**Description of the task**
Below are some records. Output the lines from the first one through the line that holds "Parce que l’électricité", exactly as written, with no pictures.

(Saved data entries)
════════════════

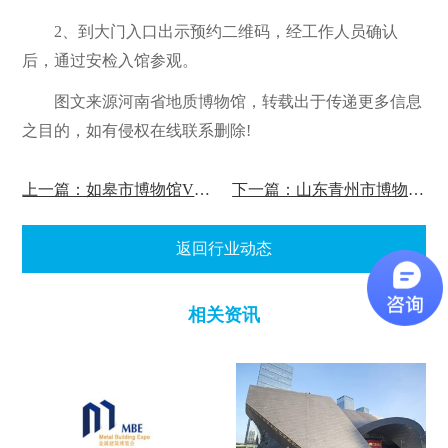
2、到大门入口出示预约二维码，经工作人员确认
后，通过安检入馆参观。
图文来源河南省地质博物馆，转载出于传递更多信息
之目的，如有侵权在线联系删除!
上一篇：如皋市博物馆VR数字展厅正式上线!
下一篇：山东青州市博物馆推出虚拟展厅！
返回行业动态
相关资讯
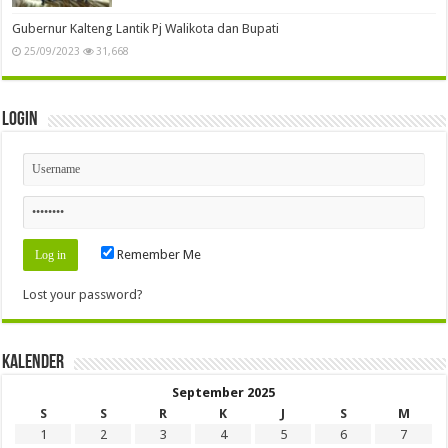
Gubernur Kalteng Lantik Pj Walikota dan Bupati
25/09/2023
31,668
Login
Remember Me
Lost your password?
Kalender
September 2025
S
S
R
K
J
S
M
1
2
3
4
5
6
7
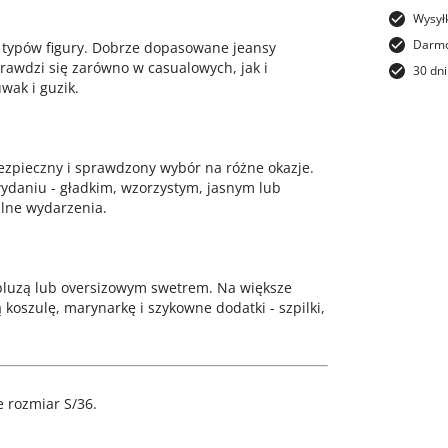
Wysył
Darmo
h typów figury. Dobrze dopasowane jeansy
prawdzi się zarówno w casualowych, jak i
30 dni
wak i guzik.
ezpieczny i sprawdzony wybór na różne okazje.
ydaniu - gładkim, wzorzystym, jasnym lub
lne wydarzenia.
luzą lub oversizowym swetrem. Na większe
 koszulę, marynarkę i szykowne dodatki - szpilki,
 rozmiar S/36.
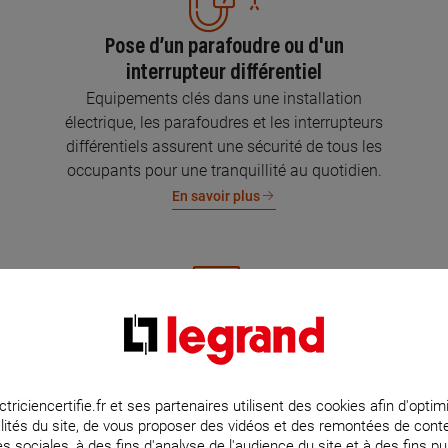
Pose d’un parafoudre ou d'un
interrupteur différentiel
Equipements clés dans une installation
électrique, les parafoudres et les interrupteurs
différentiels assurent une sécurité de tous les
occupants pour une tranquillité au quotidien.
En savoir plus
Mise aux normes de l’installation
électrique
Parce que l’électricité implique la sécurité et la
ctriciencertifie.fr et ses partenaires utilisent des cookies afin d'optim
lités du site, de vous proposer des vidéos et des remontées de con
protection de votre famille et de vos biens,
s sociales, à des fins d'analyse de l'audience du site et à des fins pub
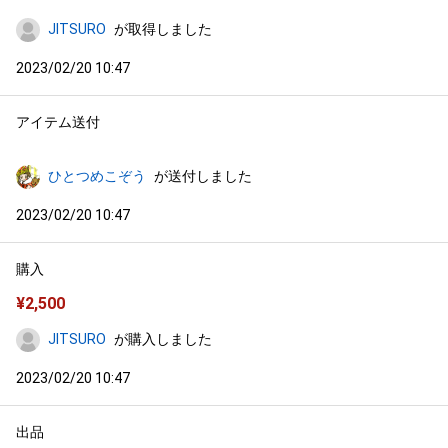
JITSURO
が取得しました
2023/02/20 10:47
アイテム送付
ひとつめこぞう
が送付しました
2023/02/20 10:47
購入
¥
2,500
JITSURO
が購入しました
2023/02/20 10:47
出品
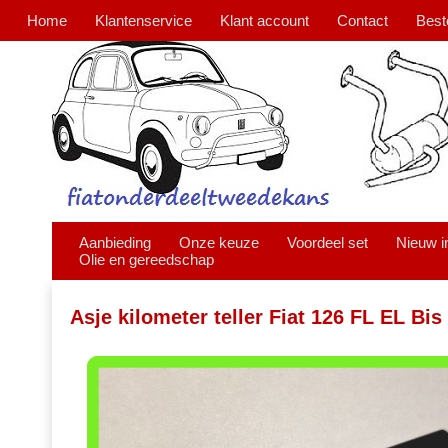
Home
Klantenservice
Klant account
Contact
Best
Aanbieding
Onze keuze
Voordeel set
Nieuw i
Olie en gereedschap
Asje kilometer teller Fiat 126 FL EL Bis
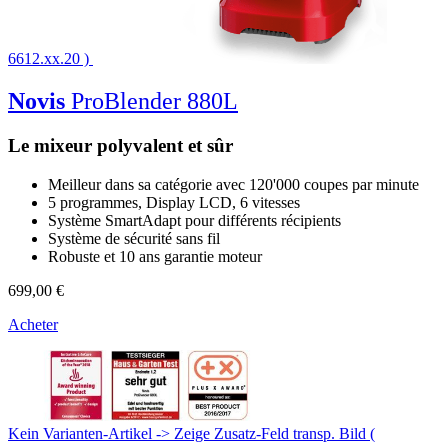
6612.xx.20 )
Novis
ProBlender 880L
Le mixeur polyvalent et sûr
Meilleur dans sa catégorie avec 120'000 coupes par minute
5 programmes, Display LCD, 6 vitesses
Système SmartAdapt pour différents récipients
Système de sécurité sans fil
Robuste et 10 ans garantie moteur
699,00 €
Acheter
Kein Varianten-Artikel -> Zeige Zusatz-Feld transp. Bild (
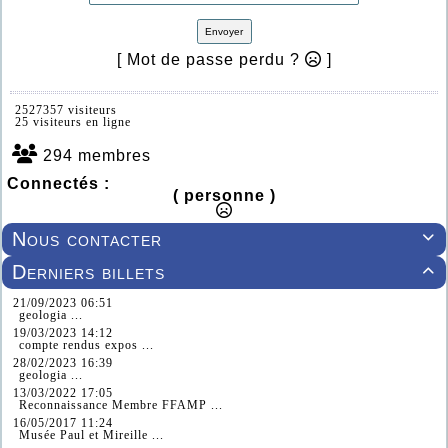
Envoyer
[ Mot de passe perdu ?
]
2527357 visiteurs
25 visiteurs en ligne
294 membres
Connectés :
( personne )
Nous contacter

Derniers billets

21/09/2023 06:51
geologia ...
19/03/2023 14:12
compte rendus expos ...
28/02/2023 16:39
geologia ...
13/03/2022 17:05
Reconnaissance Membre FFAMP ...
16/05/2017 11:24
Musée Paul et Mireille ...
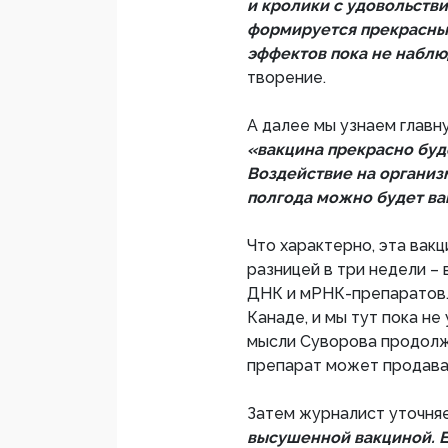
и кролики с удовольстви
формируется прекрасны
эффектов пока не наблю
творение.
А далее мы узнаем главн
«вакцина прекрасно буд
Воздействие на организм
полгода можно будет ва
Что характерно, эта вакц
разницей в три недели – 
ДНК и мРНК-препаратов. 
Канаде, и мы тут пока н
мысли Суворова продолжа
препарат может продават
Затем журналист уточня
высушенной вакциной. Е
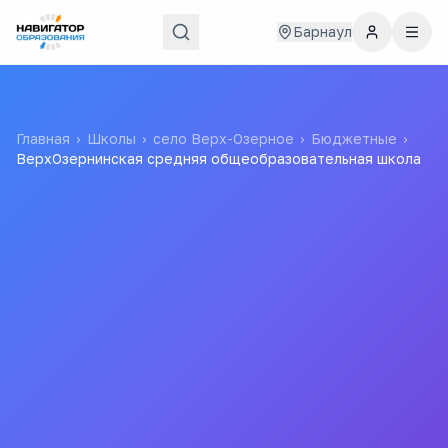
Барнаул
Главная
›
Школы
›
село Верх-Озерное
›
Бюджетные
›
ВерхОзернинская средняя общеобразовательная школа
ВерхОзернинская средняя
общеобразовательная
школа
Муниципальное Казенное Общеобразовательное
Учреждение "верх-Озернинская Общеобразовательная
Средняя (Полная) Школа"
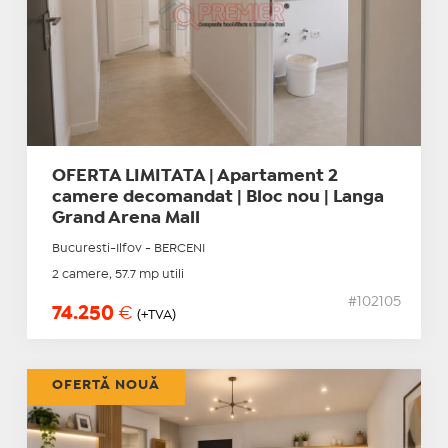
OFERTA LIMITATA | Apartament 2
camere decomandat | Bloc nou | Langa
Grand Arena Mall
Bucuresti-Ilfov - BERCENI
2 camere, 57.7 mp utili
#102105
74.250
€
(+TVA)
OFERTĂ NOUĂ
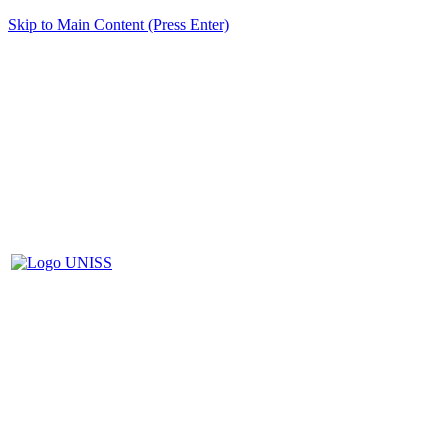
Skip to Main Content (Press Enter)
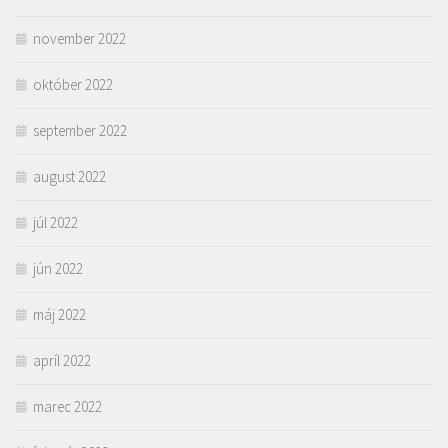
november 2022
október 2022
september 2022
august 2022
júl 2022
jún 2022
máj 2022
apríl 2022
marec 2022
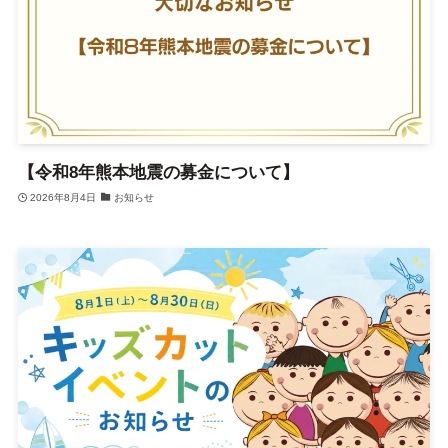
【令和8年熊本地震の募金について】
2026年8月4日
お知らせ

════════════════

**Final answer**
2、到大门入口出示预约二维码，经工作人员确认
后，通过安检入馆参观。
图文来源河南省地质博物馆，转载出于传递更多信息
之目的，如有侵权在线联系删除!
上一篇：如皋市博物馆VR数字展厅正式上线!
下一篇：山东青州市博物馆推出虚拟展厅！
返回行业动态
相关资讯
Gubernur Kalteng Lantik Pj Walikota dan Bupati
25/09/2023
31,668
Login
Remember Me
Lost your password?
Kalender
September 2025
S
S
R
K
J
S
M
1
2
3
4
5
6
7
Wysył
Darmo
h typów figury. Dobrze dopasowane jeansy
prawdzi się zarówno w casualowych, jak i
30 dni
wak i guzik.
ezpieczny i sprawdzony wybór na różne okazje.
ydaniu - gładkim, wzorzystym, jasnym lub
lne wydarzenia.
luzą lub oversizowym swetrem. Na większe
 koszulę, marynarkę i szykowne dodatki - szpilki,
 rozmiar S/36.
Pose d’un parafoudre ou d'un
interrupteur différentiel
Equipements clés dans une installation
électrique, les parafoudres et les interrupteurs
différentiels assurent une sécurité de tous les
occupants pour une tranquillité au quotidien.
En savoir plus
Mise aux normes de l’installation
électrique
Parce que l’électricité implique la sécurité et la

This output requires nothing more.